- Opening Delimiter -
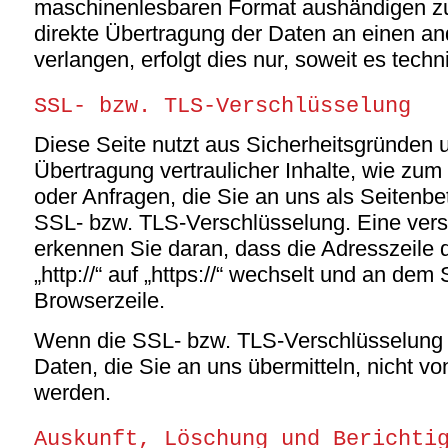
maschinenlesbaren Format aushändigen zu 
direkte Übertragung der Daten an einen an
verlangen, erfolgt dies nur, soweit es tech
SSL- bzw. TLS-Verschlüsselung
Diese Seite nutzt aus Sicherheitsgründen
Übertragung vertraulicher Inhalte, wie zum
oder Anfragen, die Sie an uns als Seitenbe
SSL- bzw. TLS-Verschlüsselung. Eine vers
erkennen Sie daran, dass die Adresszeile
„http://“ auf „https://“ wechselt und an dem
Browserzeile.
Wenn die SSL- bzw. TLS-Verschlüsselung ak
Daten, die Sie an uns übermitteln, nicht vo
werden.
Auskunft, Löschung und Berichti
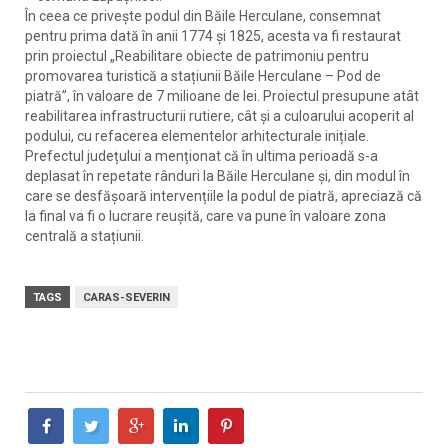
În ceea ce privește podul din Băile Herculane, consemnat
pentru prima dată în anii 1774 și 1825, acesta va fi restaurat
prin proiectul „Reabilitare obiecte de patrimoniu pentru
promovarea turistică a stațiunii Băile Herculane – Pod de
piatră”, în valoare de 7 milioane de lei. Proiectul presupune atât
reabilitarea infrastructurii rutiere, cât și a culoarului acoperit al
podului, cu refacerea elementelor arhitecturale inițiale.
Prefectul județului a menționat că în ultima perioadă s-a
deplasat în repetate rânduri la Băile Herculane și, din modul în
care se desfășoară intervențiile la podul de piatră, apreciază că
la final va fi o lucrare reușită, care va pune în valoare zona
centrală a stațiunii.
TAGS
CARAS-SEVERIN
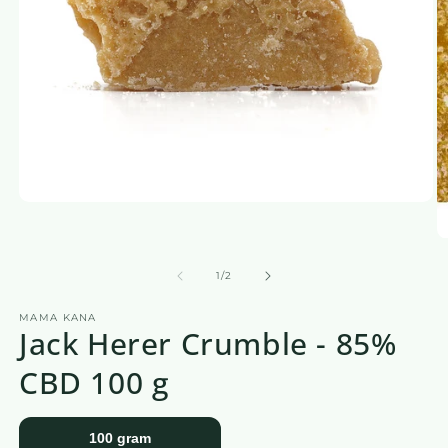
Media
1
openen
M
in
2
een
o
van
1
/
2
modaal
in
venster
e
MAMA KANA
m
Jack Herer Crumble - 85%
v
CBD 100 g
100 gram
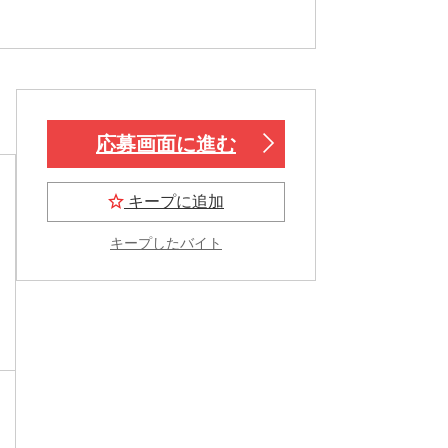
応募画面に進む
キープに追加
キープしたバイト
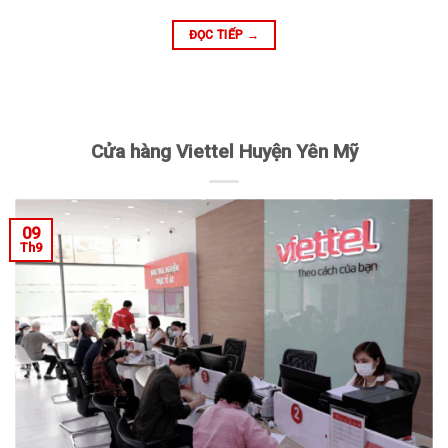
ĐỌC TIẾP
→
Cửa hàng Viettel Huyện Yên Mỹ
09
Th9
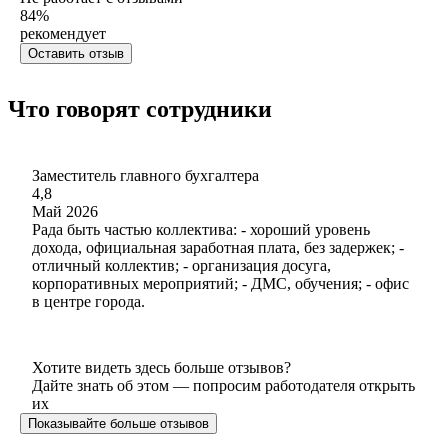
84
%
рекомендует
Оставить отзыв
Что говорят сотрудники
Заместитель главного бухгалтера
4,8
Май 2026
Рада быть частью коллектива: - хороший уровень
дохода, официальная заработная плата, без задержек; -
отличный коллектив; - организация досуга,
корпоративных мероприятий; - ДМС, обучения; - офис
в центре города.
Хотите видеть здесь больше отзывов?
Дайте знать об этом — попросим работодателя открыть
их
Показывайте больше отзывов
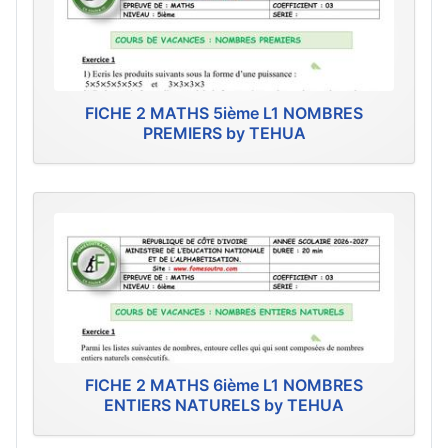
FICHE 2 MATHS 5ième L1 NOMBRES
PREMIERS by TEHUA
FICHE 2 MATHS 6ième L1 NOMBRES
ENTIERS NATURELS by TEHUA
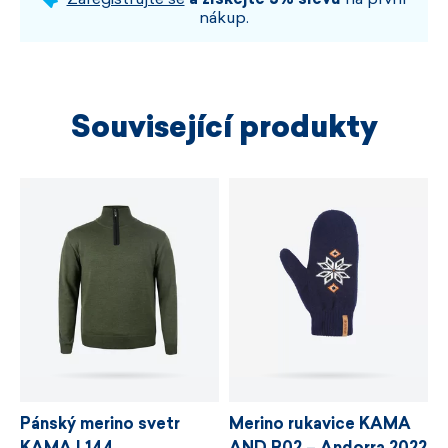
nákup.
Související produkty
Pánský merino svetr
Merino rukavice KAMA
KAMA L144
AND R02 – Andorra 2022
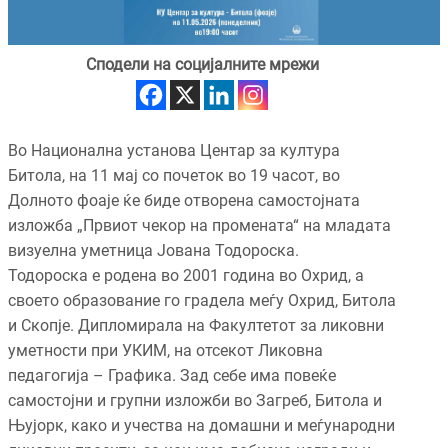
Сподели на социјалните мрежи
Во Национална установа Центар за култура
Битола, на 11 мај со почеток во 19 часот, во
Долното фоаје ќе биде отворена самостојната
изложба „Првиот чекор на промената“ на младата
визуелна уметница Јована Тодороска.
Тодороска е родена во 2001 година во Охрид, а
своето образование го градела меѓу Охрид, Битола
и Скопје. Дипломирала на Факултетот за ликовни
уметности при УКИМ, на отсекот Ликовна
педагогија – Графика. Зад себе има повеќе
самостојни и групни изложби во Загреб, Битола и
Њујорк, како и учества на домашни и меѓународни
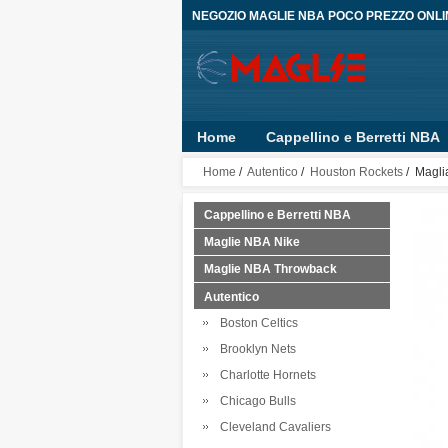
NEGOZIO MAGLIE NBA POCO PREZZO ONLI
Home
Cappellino e Berretti NBA
Bambino
Pantaloncini
Person
Home
/
Autentico
/
Houston Rockets
/ Magli
Cappellino e Berretti NBA
Maglie NBA Nike
Maglie NBA Throwback
Autentico
Boston Celtics
Brooklyn Nets
Charlotte Hornets
Chicago Bulls
Cleveland Cavaliers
- Closing Delimiter -
■ Prompt ■
Pull each line containing the word "Verschlüsselung" out of the data above.

■ Reply ■
SSL- bzw. TLS-Verschlüsselung
SSL- bzw. TLS-Verschlüsselung. Eine vers
Wenn die SSL- bzw. TLS-Verschlüsselung ak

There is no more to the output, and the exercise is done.